A human being can jump only about two feet straight into the air, with athletes doubling that height as they channel all their muscular effort into the vertical direction, explain Sternad and Aleksei Krotov, a doctoral candidate in bioengineering who works in the Action Lab. With such effort, they would still only spend less than a second in the air.
To perform a quad jump, skaters need to achieve that height and create torque sufficient to rotate four times, by pushing off one of the edges of their ice skates or using the toe-picks at the front of the skates.
“Athletes will stick the toe-pick into the ice at the moment they’ve already begun moving into the jump,” Krotov says. “It is that instant at which the rotation can begin.”
As soon as skaters lift off the ground, they’ll compress and collapse their whole bodies by pulling their outstretched arms tightly across their chest and intertwining their legs, reducing their inertia as much as possible to speed up the rotation.
What is notable, Sternad says, is that the technology for elite figure-skating equipment has not changed all that much over the years, relative to other elite sports. The blades on ice skates have evolved so that they’re grooved down the middle, creating two highly-sharp edges on either side. The costumes have certainly changed, too. But, compared to a sport such as gymnastics—where everything from the uneven bars to the floor has advanced to be springier—skaters still must contend with the hard, unforgiving ice.
And yet, skaters are able to pull off greater and greater stunts. So, what has changed?
“The human physique has been tuned more and more,” Sternad says. “There’s more athleticism and people take much greater care with their training routines and diets. The overall bodily physique, fitness, and health are optimized to the maximum of what we can do these days. There’s more whole-body preparation.”
Stamina, flexibility, balance, and power are all important qualities for elite ice skaters seeking to achieve more height and rotation in their programs. But equally important is their ability to stabilize their joints in order to prevent the slightest tilt of their bodies—something that would result in a fall—and to strengthen their muscles, tendons, and ligaments to absorb the stress of repeated landings.
“I can’t even imagine how strong their calves must be, and how they’re able to stabilize their ankles in order to make the jumps, but even more, to safely land those jumps,” Krotov says.
And as athletes continue pushing boundaries in the sport, it may well be their connective tissue—their ligaments and tendons—that sets the limit of what’s possible. When skaters land from a jump, it’s with a force equivalent to five to 10 times the skater’s body weight, Krotov says.

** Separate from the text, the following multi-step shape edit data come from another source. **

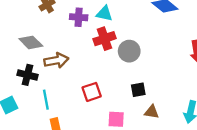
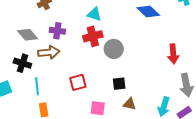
purple cross: (79, 17) -> (57, 31), moved

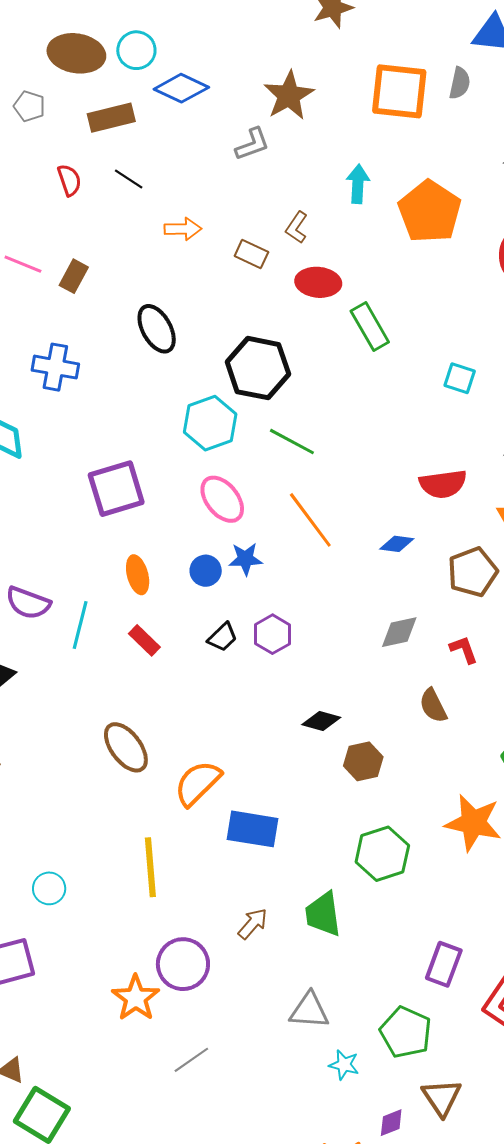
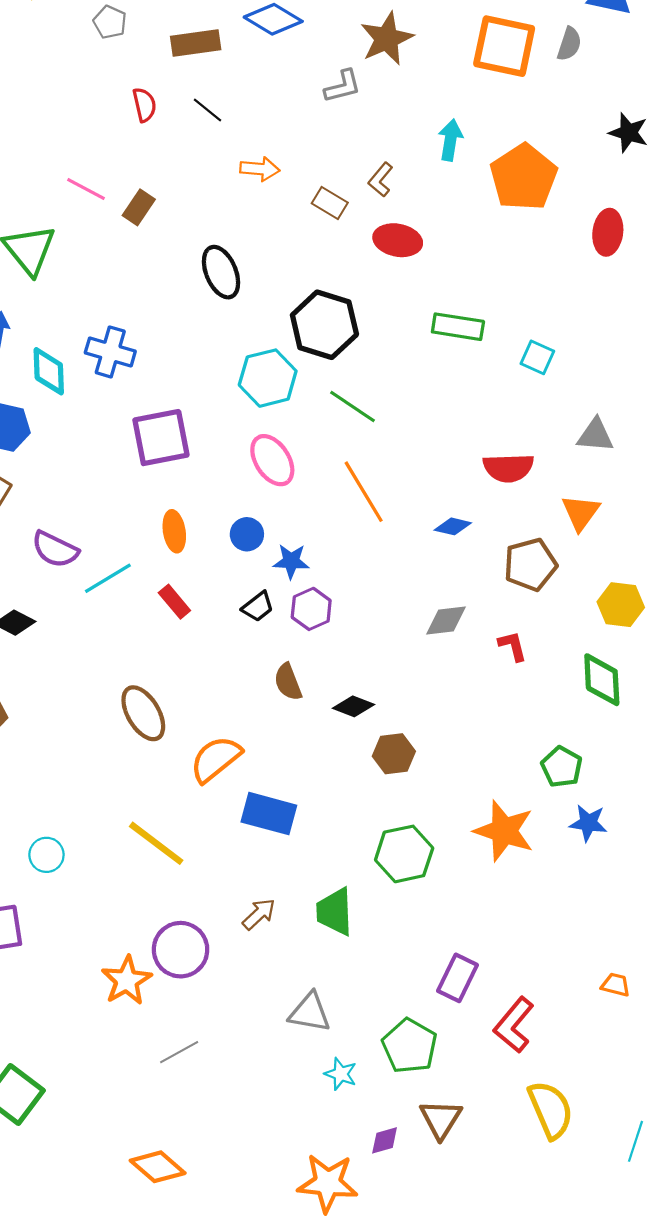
green rectangle: (370, 327) -> (458, 327), moved, turned -57
blue cross: (55, 367) -> (110, 352), moved
blue star: (245, 559) -> (291, 561), moved
cyan line: (80, 625) -> (108, 578), turned 39
brown semicircle: (433, 706) -> (288, 682), moved
yellow line: (150, 867) -> (156, 843), turned -54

“That means, for an average athlete, you’re landing with about a half-ton of force—and with an average sedan-engine’s peak torque—on the very thin blade of an ice skate,” he says. All that force and torque must be absorbed in the skater’s ankles, knees, hips, and lower back. “Those are the main vulnerabilities. You jump higher, you’re more vulnerable.”
It’s possible that the 2026 Winter Olympics may feature a five-rotation, quintuple jump, Sternad and Krotov say. But beyond that, and without a game-changing technological advancement, athletes face diminishing returns when it comes to bulking up in order to jump higher.